Donald Trump, The National Review says, “won more than two-thirds of all districts represented by Freedom Caucus members.” Even where he lost, he averaged 31 percent. As a result, the Freedom Caucus walks in fear of him. Oh sure, they sneer behind their hands. “Several months of conversations with Freedom Caucus members reveal a widespread contempt for the GOP nominee,” the Review tells us. The members call Trump “a charlatan who poses a threat to conservatism,” to use the Review’s phrasing. But that’s in private. When their names get involved, the fellows drop the nonsense and stand with Mr. Trump—38 members out of the caucus’ 39 have endorsed him. As Tim Alberta, the author of the piece, puts it, the caucus has “quietly fallen in line.”
The men of the caucus haven’t done that before. The group itself took form only last year, but the members have spent half a decade trying to grab the national steering wheel by placing a gun to the national head. For a House faction half the size of a pro football team, members have accepted few limits on their responsibilities. Most notably they decided Congress could undo signed legislation by threatening the country with default or by refusing to fund the government. They figured their love of the Constitution gave them the right to force this outcome. When their attempts fell apart, they blamed the regular Republicans. Those guys were a bunch of sell-outs too scared to fight, said the men of the caucus.

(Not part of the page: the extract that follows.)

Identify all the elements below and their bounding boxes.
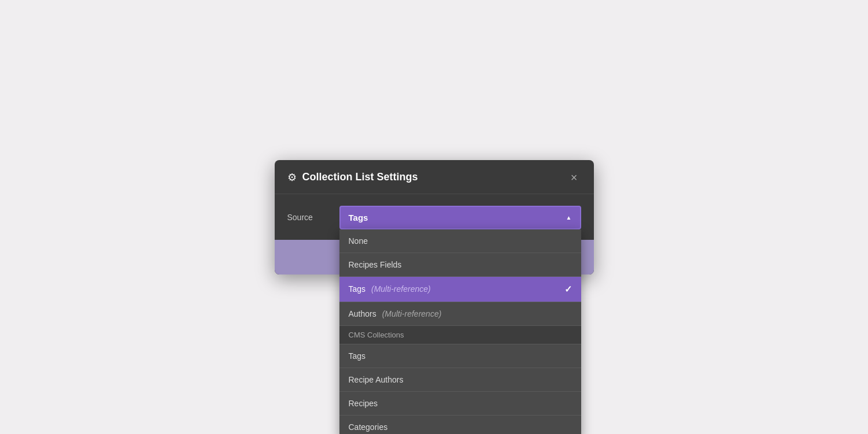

Now the caucus members are saying “Yes, Mr. Trump,” just like all the other scared Republicans. They’re even mad about their pal Ted Cruz and his convention stunt, his high-profile refusal to compromise. We know why they’re scared. This year the fellows ran into voters, their own voters back home, who were “simultaneously boosting constitutionalists for Congress and a strongman for president,” as Alberta puts it. Before this the caucus members had a safe road to walk. Compromisers were saddled with districts where Republicans weren’t the overwhelming majority. Caucus members, by contrast, were free to be brave. Alberta tells us the men “represent many of the darkest-red districts in America. Their average score in the Cook Partisan Voting Index is R+14, meaning a typical member’s district trended 14 points more Republican in the last two presidential elections than the country as a whole.”
The GOP has been laboring to create such districts, and the result has been a crew of trouble-making Congressmen who figured they couldn’t go wrong as long as they went right. The problem is that now there are two kinds of right, and their kind looks to be past its sell date. Now, like the compromisers, they have to think about people who don’t agree with them. Compromisers have to think about non-Republicans who vote, and caucus members have to think about Trump fans who vote. The result is that the caucus members are no longer brave.

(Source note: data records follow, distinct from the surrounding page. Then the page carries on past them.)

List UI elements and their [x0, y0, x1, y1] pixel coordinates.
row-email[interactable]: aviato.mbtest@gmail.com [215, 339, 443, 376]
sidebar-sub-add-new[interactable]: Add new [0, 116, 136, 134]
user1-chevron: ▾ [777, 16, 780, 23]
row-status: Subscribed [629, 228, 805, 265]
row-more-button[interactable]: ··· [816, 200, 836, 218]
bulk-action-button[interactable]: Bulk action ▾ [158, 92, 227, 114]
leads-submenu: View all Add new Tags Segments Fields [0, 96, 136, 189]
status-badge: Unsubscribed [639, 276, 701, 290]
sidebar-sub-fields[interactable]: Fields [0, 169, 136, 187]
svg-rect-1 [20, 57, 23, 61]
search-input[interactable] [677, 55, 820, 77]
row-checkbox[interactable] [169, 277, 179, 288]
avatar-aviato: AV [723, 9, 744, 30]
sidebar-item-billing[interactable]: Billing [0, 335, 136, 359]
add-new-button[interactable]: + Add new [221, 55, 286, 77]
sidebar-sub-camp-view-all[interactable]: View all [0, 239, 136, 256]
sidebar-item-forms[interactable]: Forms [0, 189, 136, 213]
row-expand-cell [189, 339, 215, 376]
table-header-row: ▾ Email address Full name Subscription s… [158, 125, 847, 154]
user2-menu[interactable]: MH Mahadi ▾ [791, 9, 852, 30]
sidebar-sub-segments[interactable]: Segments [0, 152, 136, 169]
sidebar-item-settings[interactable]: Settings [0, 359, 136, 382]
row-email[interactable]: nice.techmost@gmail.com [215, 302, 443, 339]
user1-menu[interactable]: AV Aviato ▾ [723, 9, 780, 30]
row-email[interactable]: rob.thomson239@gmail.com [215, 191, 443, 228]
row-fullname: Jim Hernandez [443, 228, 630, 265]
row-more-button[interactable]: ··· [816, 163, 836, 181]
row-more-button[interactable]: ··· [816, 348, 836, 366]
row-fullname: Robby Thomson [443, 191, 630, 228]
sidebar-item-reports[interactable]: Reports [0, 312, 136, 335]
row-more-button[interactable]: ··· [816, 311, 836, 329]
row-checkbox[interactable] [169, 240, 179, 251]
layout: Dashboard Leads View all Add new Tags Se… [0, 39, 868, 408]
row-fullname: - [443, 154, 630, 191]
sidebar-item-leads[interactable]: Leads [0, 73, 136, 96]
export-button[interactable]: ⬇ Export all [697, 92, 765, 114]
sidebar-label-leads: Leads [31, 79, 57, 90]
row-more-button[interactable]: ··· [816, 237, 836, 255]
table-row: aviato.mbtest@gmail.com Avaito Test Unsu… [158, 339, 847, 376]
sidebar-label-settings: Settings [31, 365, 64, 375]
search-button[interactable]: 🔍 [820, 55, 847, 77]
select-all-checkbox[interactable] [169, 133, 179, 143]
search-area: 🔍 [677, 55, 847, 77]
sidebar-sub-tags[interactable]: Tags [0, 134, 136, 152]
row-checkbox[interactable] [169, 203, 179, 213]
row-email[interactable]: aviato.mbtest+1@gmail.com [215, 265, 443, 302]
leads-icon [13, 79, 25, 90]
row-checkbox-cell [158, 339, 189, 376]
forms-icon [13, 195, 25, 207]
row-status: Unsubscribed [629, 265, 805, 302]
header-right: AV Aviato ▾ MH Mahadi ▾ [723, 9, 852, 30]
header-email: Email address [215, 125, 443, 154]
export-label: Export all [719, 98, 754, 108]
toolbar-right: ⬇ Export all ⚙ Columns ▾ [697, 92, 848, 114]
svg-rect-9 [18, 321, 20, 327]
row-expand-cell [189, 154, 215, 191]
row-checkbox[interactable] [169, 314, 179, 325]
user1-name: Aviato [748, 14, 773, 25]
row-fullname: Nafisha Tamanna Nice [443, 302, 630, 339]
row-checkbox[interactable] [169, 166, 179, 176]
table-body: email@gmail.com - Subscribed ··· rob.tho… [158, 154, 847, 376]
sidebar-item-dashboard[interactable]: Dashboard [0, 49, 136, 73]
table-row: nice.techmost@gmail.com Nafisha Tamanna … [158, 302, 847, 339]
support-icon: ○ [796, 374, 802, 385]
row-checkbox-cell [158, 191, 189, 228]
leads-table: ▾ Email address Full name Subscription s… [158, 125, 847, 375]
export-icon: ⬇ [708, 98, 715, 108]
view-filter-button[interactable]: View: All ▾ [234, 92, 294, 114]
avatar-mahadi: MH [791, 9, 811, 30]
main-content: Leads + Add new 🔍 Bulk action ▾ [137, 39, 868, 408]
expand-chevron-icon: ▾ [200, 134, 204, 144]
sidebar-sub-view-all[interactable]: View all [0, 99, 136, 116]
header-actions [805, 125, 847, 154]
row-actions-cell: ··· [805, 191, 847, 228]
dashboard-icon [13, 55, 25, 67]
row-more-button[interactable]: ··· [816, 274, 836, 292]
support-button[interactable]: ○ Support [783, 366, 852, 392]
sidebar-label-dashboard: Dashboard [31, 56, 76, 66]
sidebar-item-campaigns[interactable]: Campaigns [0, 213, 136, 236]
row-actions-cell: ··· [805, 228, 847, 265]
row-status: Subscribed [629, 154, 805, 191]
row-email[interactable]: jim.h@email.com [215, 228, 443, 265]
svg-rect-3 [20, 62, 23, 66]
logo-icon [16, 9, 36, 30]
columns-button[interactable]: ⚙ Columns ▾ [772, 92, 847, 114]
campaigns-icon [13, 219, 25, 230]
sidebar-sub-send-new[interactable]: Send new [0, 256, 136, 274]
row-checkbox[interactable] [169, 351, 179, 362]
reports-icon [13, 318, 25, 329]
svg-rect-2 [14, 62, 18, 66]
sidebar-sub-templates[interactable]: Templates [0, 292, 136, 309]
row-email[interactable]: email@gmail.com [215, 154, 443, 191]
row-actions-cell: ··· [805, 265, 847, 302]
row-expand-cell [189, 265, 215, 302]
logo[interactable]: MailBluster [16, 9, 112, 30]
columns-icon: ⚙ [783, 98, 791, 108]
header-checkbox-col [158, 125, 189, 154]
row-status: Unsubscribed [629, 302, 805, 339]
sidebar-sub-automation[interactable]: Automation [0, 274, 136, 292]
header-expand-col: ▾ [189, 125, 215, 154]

But how do constitutionalists—small-government constitutionalists—wind up voting for a strongman? Here we have another omen of Reaganism’s end times. Caucus members have been brought low by “the crumbling of the conservative movement’s ideological foundation,” Alberta says. I think he means people have stopped believing the stuff. They’re ready to believe something else, like the need to battle the brown hordes under Warlord Trump.
Either belief involves hating liberals and being obstreperous, so voters back home have been willing to keep caucus members in office. But this year the voters in question had a choice, and their new loyalties have become clear. The next time a caucus member faces a primary, the opponent may play by Trump rules: hands-off entitlements, round up the brown, stop playing Uncle Sucker for NATO, say mean things about corporations. With no general electorate to worry about, the upstart may head full-speed down the Trump road. Will the caucus member follow? I think so. The caucus members think they’re heroes because of gerrymandering, and people like that aren’t worth a damn.